▶ **What is being asked**
In the listing below, how many lines include "this"? Give the number and no other text.

▶ **Task input**
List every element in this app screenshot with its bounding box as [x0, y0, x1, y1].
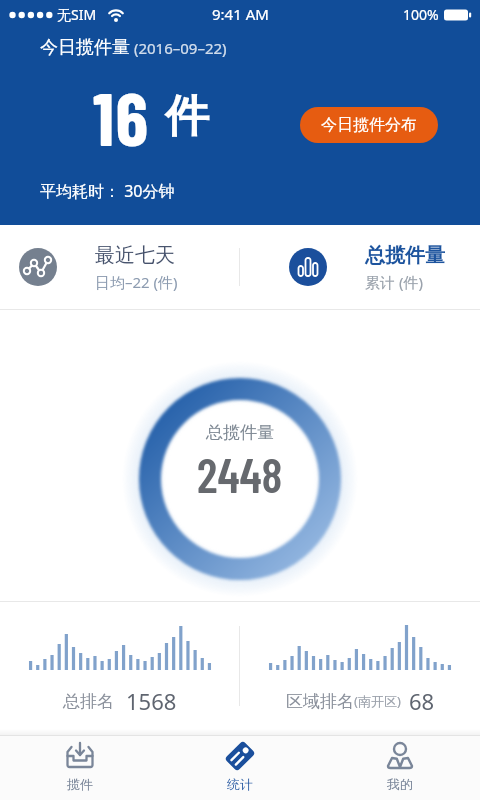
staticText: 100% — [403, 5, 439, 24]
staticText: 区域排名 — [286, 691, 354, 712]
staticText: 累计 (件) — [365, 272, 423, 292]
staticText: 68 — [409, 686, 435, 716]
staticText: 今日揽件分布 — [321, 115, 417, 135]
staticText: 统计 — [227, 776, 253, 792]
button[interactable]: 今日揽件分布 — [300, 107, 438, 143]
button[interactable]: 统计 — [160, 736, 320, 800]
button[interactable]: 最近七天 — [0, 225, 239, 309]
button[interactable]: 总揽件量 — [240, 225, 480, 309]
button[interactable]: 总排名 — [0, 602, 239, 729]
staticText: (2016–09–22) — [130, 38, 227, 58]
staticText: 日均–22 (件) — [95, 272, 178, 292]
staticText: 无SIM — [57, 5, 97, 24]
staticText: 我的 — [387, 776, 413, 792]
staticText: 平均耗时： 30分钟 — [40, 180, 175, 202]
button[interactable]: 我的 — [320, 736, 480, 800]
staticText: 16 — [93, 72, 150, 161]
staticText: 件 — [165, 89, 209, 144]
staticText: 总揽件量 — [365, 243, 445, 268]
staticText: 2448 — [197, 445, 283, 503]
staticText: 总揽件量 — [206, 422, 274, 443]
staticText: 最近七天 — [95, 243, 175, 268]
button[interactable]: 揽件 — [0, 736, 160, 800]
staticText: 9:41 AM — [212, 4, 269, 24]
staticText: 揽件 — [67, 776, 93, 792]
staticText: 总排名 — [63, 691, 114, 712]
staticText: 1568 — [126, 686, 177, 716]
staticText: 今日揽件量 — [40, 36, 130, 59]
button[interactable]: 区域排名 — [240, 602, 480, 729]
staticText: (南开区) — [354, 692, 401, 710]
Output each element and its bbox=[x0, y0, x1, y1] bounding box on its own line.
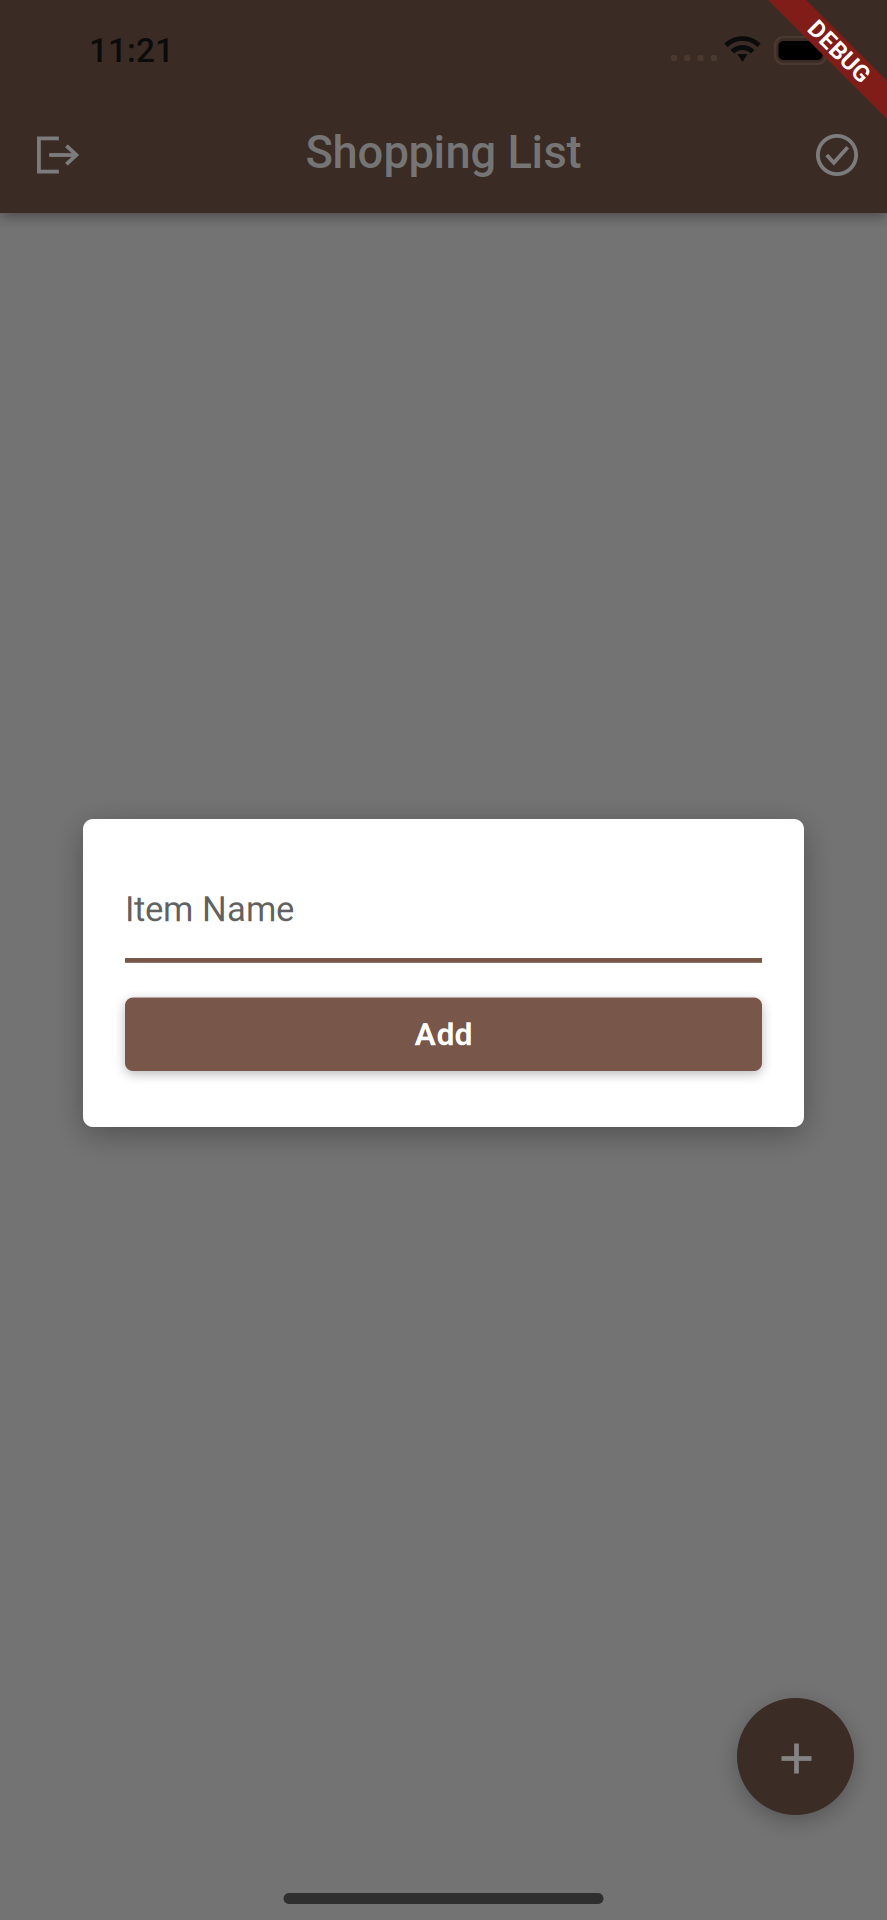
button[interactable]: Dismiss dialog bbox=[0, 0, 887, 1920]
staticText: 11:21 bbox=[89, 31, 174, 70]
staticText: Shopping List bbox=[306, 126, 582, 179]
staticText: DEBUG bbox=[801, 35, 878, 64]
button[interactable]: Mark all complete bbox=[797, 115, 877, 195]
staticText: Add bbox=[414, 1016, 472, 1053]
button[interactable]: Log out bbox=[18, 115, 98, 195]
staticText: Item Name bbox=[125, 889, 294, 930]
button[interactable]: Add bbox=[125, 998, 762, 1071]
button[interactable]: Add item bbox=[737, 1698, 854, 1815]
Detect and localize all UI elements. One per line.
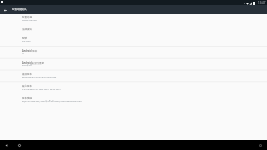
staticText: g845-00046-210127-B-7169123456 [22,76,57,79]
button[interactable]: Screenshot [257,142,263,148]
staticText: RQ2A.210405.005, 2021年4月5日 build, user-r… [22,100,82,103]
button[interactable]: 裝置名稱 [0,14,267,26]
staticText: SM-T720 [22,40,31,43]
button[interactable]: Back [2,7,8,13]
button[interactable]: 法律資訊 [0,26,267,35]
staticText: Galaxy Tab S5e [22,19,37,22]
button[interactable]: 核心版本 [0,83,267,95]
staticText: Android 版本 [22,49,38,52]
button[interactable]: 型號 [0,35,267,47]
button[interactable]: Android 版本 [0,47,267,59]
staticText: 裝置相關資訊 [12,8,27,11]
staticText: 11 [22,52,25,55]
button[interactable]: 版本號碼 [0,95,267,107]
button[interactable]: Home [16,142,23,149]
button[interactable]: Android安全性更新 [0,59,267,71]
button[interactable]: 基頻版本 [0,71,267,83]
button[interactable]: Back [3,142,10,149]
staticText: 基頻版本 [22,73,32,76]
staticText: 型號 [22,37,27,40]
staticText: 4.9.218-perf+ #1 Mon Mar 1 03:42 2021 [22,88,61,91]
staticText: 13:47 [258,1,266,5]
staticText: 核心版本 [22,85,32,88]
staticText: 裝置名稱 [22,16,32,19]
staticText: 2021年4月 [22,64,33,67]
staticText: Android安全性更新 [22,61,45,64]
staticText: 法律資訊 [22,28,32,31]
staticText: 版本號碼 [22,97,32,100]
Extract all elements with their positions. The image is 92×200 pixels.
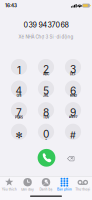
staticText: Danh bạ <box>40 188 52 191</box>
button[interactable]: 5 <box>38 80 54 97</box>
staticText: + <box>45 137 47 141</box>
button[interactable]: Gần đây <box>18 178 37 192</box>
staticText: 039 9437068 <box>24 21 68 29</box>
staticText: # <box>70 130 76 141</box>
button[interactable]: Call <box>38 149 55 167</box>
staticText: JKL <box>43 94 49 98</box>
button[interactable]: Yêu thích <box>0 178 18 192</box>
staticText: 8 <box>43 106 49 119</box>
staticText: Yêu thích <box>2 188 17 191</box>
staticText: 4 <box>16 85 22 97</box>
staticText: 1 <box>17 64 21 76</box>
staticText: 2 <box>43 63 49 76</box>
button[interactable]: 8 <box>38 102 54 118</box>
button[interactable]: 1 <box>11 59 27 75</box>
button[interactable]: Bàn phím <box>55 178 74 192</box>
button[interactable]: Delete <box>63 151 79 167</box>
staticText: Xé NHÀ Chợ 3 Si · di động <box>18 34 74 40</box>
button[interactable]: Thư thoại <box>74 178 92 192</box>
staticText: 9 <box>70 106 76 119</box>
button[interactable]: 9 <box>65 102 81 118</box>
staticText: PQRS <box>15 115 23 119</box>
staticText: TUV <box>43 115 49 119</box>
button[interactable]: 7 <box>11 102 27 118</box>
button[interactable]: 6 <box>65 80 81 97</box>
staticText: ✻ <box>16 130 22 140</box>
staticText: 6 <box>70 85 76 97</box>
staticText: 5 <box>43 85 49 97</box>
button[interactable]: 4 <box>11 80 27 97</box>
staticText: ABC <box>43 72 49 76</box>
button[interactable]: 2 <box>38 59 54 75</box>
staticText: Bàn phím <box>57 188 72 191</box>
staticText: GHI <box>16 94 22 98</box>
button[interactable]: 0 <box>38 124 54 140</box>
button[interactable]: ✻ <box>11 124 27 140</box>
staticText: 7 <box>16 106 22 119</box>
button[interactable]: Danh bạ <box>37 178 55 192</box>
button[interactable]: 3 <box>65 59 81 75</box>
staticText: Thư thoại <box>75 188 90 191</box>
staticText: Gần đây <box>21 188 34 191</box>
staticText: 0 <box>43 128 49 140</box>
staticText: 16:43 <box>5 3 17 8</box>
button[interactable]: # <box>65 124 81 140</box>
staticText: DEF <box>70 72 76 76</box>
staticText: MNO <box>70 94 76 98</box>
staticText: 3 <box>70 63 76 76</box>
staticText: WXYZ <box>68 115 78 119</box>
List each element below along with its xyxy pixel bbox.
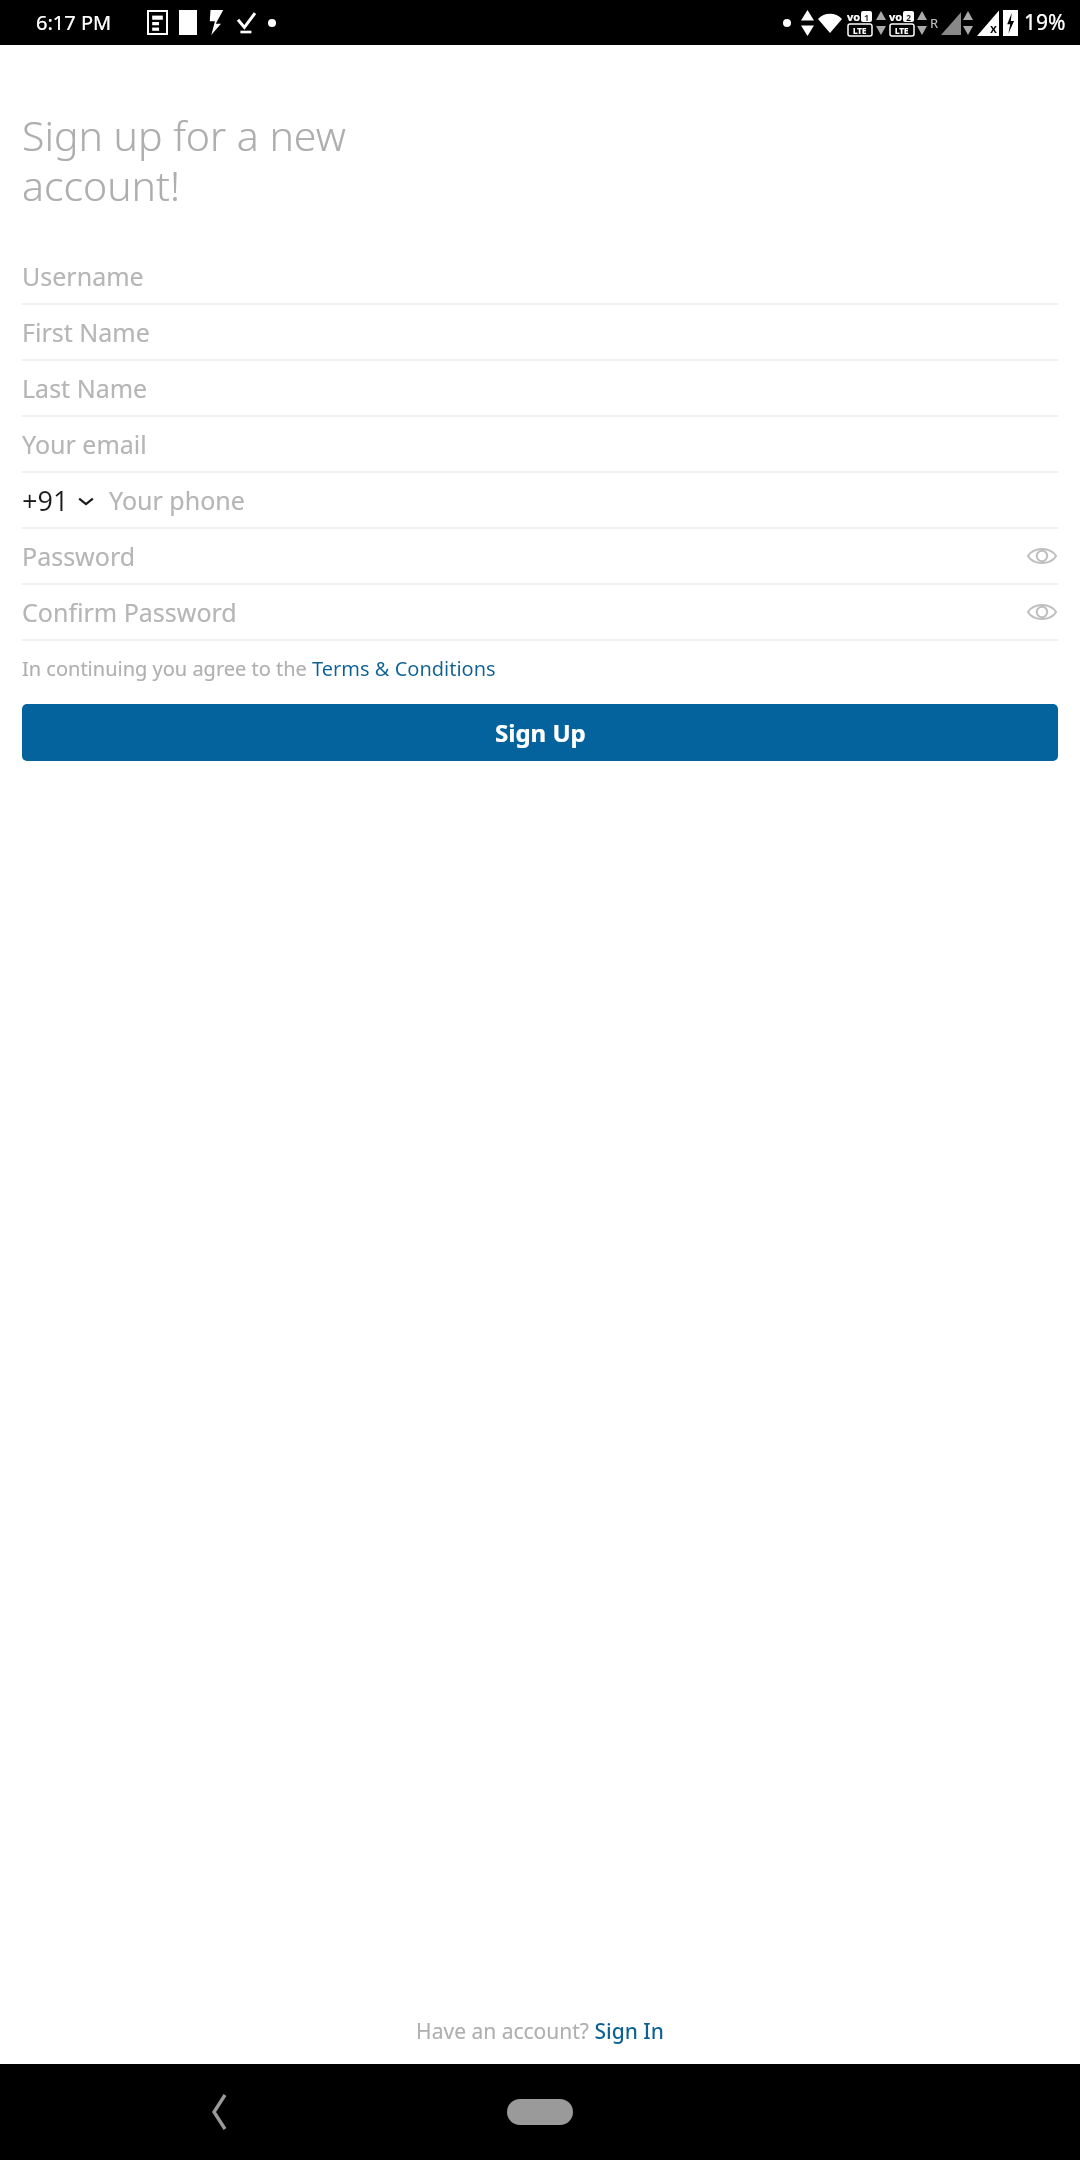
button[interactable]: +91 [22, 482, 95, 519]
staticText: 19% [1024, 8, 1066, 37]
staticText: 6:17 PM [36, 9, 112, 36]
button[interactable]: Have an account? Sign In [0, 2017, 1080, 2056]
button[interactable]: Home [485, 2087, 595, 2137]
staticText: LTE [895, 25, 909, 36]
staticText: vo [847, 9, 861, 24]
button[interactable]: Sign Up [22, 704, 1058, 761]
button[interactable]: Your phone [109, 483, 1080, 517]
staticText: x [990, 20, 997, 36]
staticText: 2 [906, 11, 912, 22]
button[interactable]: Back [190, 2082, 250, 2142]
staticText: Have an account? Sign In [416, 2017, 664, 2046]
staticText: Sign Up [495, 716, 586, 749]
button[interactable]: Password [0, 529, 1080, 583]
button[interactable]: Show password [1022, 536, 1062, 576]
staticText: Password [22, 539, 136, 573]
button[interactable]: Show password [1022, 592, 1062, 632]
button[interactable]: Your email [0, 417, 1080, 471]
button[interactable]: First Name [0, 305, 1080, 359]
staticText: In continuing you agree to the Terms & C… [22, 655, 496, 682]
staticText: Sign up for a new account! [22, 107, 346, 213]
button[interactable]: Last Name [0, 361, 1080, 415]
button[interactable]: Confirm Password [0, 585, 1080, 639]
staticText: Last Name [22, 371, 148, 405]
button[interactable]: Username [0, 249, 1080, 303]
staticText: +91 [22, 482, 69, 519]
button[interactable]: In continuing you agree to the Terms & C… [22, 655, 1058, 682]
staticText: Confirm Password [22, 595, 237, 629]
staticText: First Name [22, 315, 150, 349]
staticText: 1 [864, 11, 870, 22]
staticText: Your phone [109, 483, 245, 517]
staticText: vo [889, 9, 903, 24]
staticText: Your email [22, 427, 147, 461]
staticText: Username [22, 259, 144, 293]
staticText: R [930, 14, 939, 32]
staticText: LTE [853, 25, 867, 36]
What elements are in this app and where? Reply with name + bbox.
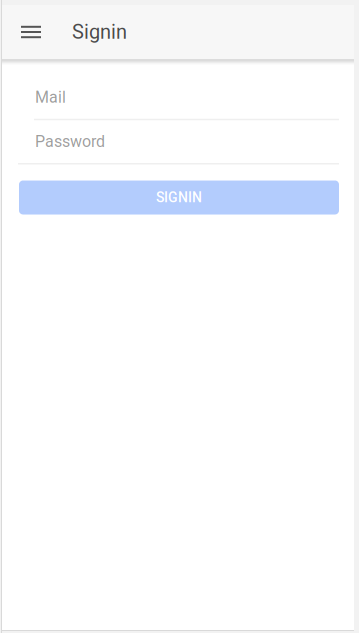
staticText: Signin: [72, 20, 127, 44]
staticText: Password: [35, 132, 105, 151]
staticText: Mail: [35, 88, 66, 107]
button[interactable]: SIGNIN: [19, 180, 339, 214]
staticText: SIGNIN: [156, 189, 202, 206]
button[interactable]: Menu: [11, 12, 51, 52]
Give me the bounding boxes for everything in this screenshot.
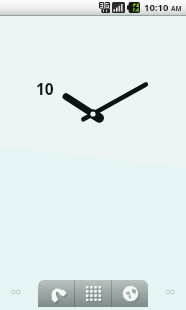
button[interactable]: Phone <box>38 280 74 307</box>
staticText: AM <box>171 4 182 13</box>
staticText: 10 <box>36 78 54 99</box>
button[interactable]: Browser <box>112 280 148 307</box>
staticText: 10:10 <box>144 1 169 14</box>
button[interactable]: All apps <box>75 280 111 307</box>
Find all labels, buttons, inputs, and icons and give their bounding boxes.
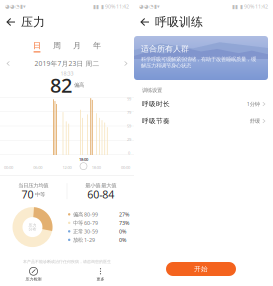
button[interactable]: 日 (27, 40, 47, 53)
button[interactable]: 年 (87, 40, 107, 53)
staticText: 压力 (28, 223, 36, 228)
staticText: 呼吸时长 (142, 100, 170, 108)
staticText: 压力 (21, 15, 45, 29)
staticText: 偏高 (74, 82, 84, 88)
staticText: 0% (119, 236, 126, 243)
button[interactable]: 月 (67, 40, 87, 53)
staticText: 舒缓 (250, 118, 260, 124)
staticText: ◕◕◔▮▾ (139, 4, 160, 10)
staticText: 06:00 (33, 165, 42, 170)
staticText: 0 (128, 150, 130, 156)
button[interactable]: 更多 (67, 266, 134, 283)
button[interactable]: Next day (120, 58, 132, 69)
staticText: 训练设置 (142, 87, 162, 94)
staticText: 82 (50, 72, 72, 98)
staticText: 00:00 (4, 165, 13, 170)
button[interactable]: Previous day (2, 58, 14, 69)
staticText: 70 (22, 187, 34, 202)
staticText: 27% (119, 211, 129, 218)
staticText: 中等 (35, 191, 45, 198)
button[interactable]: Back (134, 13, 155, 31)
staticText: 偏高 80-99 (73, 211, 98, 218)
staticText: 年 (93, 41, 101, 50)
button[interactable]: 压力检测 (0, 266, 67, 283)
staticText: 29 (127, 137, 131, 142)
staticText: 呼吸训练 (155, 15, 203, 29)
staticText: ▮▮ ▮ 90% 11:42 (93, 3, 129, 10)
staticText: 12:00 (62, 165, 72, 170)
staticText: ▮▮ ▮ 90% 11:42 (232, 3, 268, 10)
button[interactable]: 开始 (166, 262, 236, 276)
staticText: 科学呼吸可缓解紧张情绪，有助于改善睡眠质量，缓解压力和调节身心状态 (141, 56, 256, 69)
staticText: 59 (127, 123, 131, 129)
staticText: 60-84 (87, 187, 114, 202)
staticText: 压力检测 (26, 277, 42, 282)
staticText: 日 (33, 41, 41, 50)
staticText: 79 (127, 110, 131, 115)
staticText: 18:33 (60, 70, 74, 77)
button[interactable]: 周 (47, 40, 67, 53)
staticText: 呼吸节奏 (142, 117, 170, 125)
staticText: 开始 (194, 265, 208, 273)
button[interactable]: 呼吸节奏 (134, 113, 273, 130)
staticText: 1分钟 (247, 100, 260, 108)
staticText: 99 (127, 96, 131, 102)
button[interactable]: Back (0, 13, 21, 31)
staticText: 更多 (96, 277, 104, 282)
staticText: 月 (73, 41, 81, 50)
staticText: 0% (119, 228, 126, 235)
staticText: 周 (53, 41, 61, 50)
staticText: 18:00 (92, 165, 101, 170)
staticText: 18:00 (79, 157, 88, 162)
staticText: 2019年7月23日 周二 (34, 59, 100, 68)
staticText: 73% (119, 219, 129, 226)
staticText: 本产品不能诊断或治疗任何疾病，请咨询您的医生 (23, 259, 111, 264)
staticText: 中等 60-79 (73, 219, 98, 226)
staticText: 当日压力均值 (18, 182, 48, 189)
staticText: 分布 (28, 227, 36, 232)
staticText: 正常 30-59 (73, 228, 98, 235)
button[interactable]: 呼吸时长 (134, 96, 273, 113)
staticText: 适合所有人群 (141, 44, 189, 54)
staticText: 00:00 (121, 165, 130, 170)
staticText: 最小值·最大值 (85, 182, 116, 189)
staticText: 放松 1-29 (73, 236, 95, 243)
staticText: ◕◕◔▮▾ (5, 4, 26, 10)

▶ **Task response**
3